Chapitre 2 Entretiens avec mon père
Fiorella
C'était la manière dont mon père avait parlé de meurtre pendant le petit-déjeuner, comme s'il venait de lire les gros titres d'hier.
"Les De Luca montent en puissance," annonça-t-il en tranchant son steak avec une décontraction qui aurait dû m'intimider. "Et avec le meurtre de Lorenzo, ils sont devenus plus forts. Personne ne croyait que Rafael survivrait au coma, mais puisqu'il s'est réveillé, ils n'arrêteront devant rien."
Je secouai mon espresso, regardant le liquide sombre mousser tandis que je digérais ses mots. "Lorenzo méritait de mourir."
"Bien sûr qu'il le méritait." Mon père ne leva même pas les yeux en attrapant son verre de vin.

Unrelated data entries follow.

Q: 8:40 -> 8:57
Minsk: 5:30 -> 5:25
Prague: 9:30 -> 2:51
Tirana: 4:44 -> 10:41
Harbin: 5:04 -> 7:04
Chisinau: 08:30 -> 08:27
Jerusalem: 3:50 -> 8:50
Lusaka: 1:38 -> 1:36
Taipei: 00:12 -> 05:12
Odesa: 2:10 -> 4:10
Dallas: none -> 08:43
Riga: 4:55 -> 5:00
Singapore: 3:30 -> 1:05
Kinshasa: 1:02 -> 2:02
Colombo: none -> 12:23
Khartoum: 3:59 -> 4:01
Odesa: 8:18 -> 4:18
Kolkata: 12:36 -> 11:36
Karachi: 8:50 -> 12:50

Oui, du vin. Au petit-déjeuner. C'était ainsi qu'il commençait sa journée : viande rouge, café noir et un verre du meilleur rouge. Alessandro D'Angelo. Mon père.
"Mais les frères De Luca sont dangereux, Fiorella." Il leva enfin son regard, sombre et impénétrable. "Plus dangereux que jamais."

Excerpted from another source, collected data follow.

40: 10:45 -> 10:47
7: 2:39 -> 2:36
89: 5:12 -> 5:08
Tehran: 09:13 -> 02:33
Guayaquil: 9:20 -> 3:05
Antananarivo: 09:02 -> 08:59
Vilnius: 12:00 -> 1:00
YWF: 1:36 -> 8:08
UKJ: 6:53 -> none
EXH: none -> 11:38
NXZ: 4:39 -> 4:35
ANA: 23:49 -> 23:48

Je m'installai plus confortablement dans ma chaise, croisant une jambe sur l'autre. "Et cela te rend anxieux parce que...?"
Il posa son couteau. "Parce que la chose la plus dangereuse, pire qu'un ennemi dangereux, c'est un allié encore plus dangereux."
Je laissai ses paroles flotter entre nous, la gravité de ses mots s'installant comme une pierre.
J'avais anticipé cette conversation. J'avais vu comment l'esprit de mon père avait fonctionné ces dernières semaines, stratégiant chaque mouvement des De Luca. Du meurtre de Lorenzo à la destruction des ennemis qui avaient tenté de tuer la femme de Rafael. Même après que Rafael ait été dans le coma, son frère Rocco avait déchiré leurs ennemis sans pitié, sans compassion.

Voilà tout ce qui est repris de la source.